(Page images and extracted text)
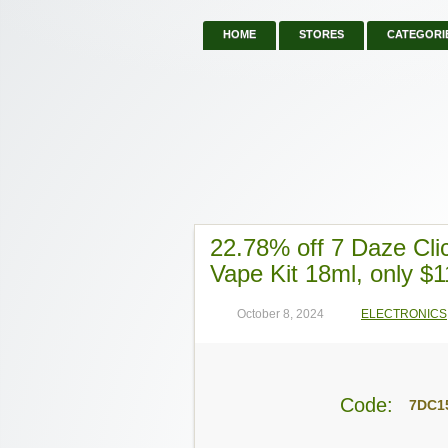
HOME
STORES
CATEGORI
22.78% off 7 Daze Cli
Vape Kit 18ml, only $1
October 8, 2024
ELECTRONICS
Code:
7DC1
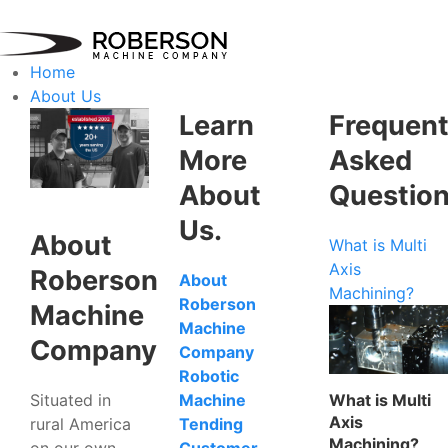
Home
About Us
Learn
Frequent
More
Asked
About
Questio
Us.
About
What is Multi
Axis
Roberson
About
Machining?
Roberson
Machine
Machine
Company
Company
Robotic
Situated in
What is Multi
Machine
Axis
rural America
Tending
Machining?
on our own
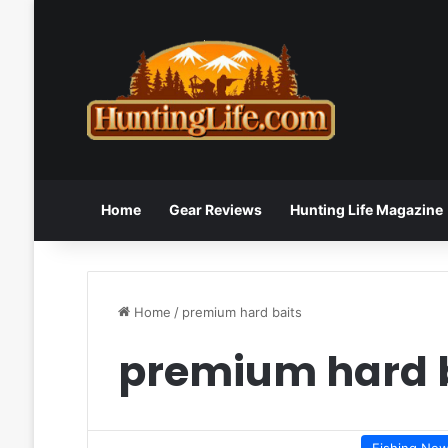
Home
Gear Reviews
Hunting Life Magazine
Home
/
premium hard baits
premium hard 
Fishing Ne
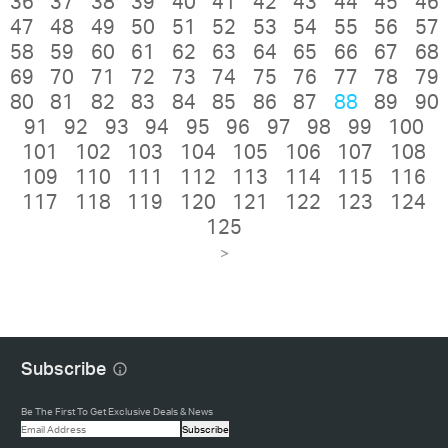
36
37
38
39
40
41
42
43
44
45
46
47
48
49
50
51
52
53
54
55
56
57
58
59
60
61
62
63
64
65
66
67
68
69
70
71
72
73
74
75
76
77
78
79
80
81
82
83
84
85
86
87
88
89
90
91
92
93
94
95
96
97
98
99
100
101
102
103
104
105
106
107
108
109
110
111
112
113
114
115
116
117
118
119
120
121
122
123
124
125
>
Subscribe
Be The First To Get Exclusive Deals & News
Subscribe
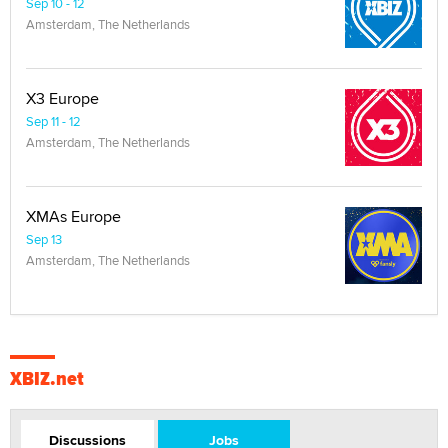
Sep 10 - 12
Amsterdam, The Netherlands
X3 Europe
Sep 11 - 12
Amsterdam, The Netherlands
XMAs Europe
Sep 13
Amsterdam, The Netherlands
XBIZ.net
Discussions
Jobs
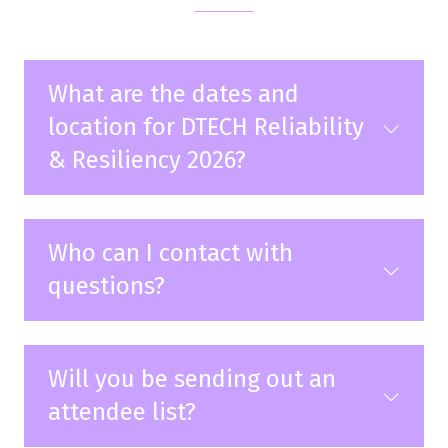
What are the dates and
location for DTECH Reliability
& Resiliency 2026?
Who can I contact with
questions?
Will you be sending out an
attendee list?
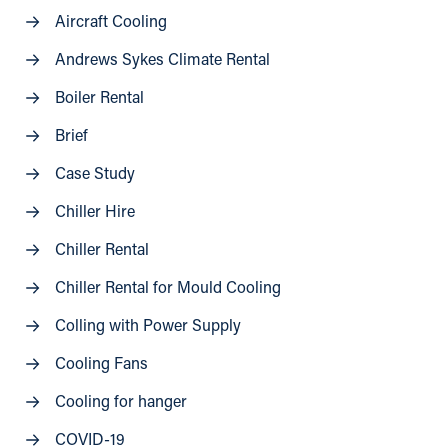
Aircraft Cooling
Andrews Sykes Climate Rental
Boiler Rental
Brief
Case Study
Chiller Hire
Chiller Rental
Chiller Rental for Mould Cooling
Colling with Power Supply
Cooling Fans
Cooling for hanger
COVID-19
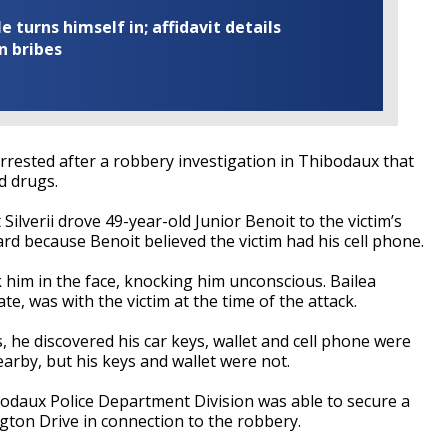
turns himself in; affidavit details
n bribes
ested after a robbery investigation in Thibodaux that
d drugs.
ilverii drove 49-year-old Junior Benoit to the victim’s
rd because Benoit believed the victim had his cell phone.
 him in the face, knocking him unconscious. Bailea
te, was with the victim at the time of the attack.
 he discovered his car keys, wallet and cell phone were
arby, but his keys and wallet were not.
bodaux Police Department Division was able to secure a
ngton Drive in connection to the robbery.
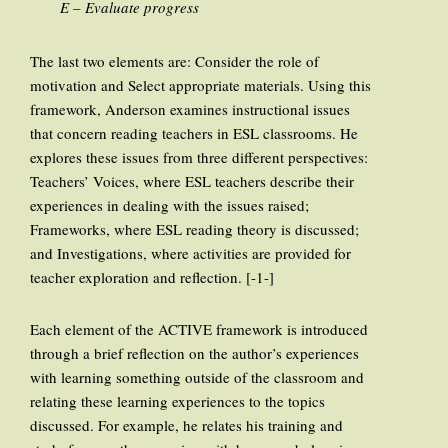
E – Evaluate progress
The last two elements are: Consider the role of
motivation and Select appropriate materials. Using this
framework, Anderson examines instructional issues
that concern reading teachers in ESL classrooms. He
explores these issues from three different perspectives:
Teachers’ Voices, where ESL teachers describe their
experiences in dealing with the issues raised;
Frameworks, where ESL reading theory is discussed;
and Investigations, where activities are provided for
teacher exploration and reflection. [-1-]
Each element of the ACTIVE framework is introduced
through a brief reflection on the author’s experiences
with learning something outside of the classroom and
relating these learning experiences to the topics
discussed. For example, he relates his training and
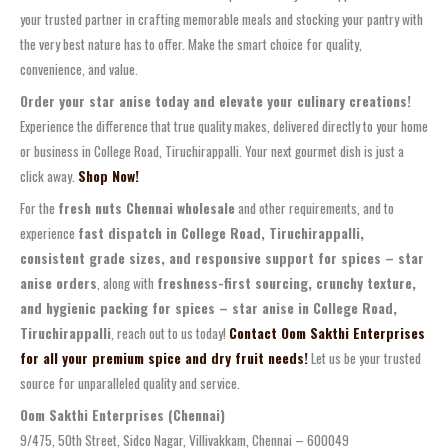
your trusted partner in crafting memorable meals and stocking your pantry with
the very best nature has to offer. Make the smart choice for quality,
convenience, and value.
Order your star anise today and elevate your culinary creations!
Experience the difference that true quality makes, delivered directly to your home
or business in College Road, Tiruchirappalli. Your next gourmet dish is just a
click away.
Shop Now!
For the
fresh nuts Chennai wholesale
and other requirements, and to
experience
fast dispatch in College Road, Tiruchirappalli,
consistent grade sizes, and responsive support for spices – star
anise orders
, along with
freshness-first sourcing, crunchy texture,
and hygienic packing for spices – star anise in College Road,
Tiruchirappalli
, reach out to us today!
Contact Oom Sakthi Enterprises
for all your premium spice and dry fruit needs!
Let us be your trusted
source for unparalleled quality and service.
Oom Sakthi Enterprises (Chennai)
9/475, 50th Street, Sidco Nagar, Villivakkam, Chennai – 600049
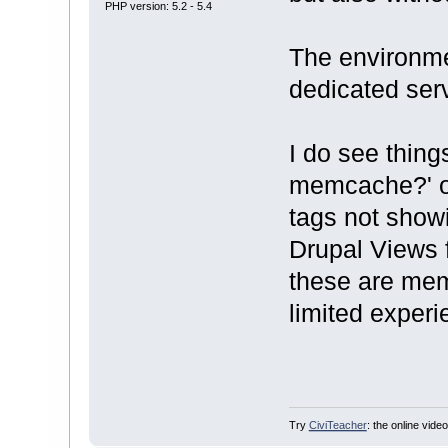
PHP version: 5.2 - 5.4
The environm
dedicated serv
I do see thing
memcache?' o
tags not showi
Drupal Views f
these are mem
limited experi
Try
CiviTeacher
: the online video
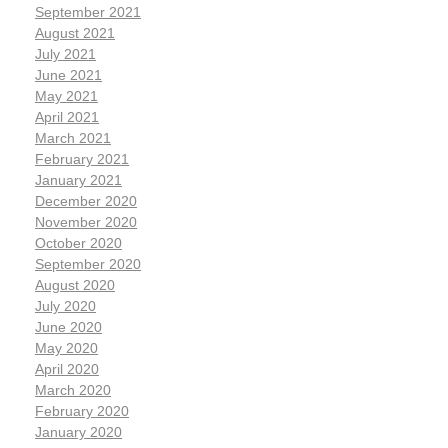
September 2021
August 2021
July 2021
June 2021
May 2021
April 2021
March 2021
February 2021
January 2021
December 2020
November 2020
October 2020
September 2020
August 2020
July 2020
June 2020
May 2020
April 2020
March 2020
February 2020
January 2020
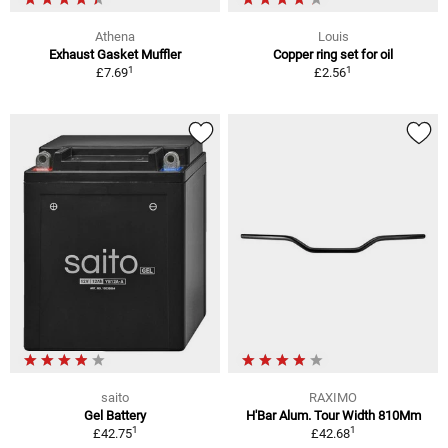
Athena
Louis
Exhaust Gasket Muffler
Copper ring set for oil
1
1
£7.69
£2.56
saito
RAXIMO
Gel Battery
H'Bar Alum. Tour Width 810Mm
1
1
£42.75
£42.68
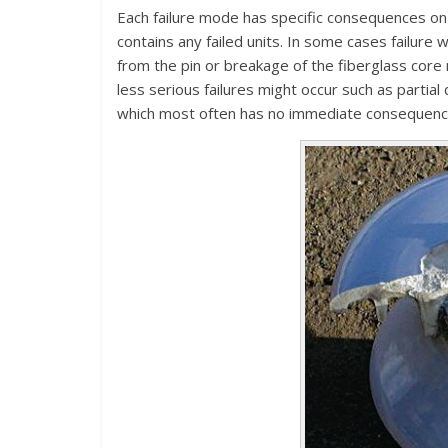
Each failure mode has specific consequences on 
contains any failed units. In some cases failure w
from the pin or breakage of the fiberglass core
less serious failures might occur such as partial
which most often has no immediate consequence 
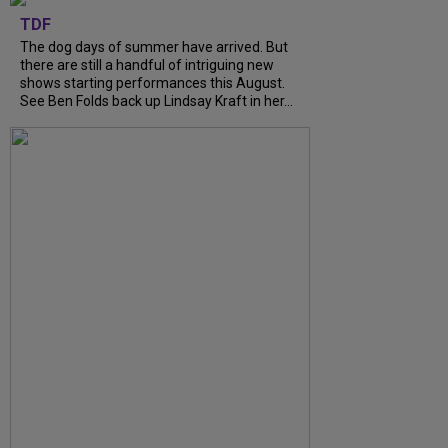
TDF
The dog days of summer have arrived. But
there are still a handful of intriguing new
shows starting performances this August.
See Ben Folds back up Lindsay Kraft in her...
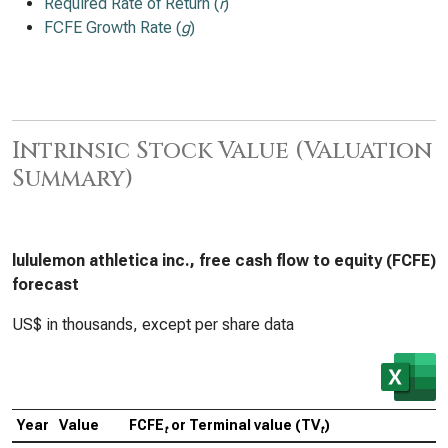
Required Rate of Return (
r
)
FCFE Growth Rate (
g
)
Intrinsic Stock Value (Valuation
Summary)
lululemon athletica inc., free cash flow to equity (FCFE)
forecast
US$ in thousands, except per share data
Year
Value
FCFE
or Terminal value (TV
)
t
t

> [What is expected]:
In the records above, locate every line with the string "reflection" and copy it.

> [Task output]:
teacher exploration and reflection. [-1-]
through a brief reflection on the author’s experiences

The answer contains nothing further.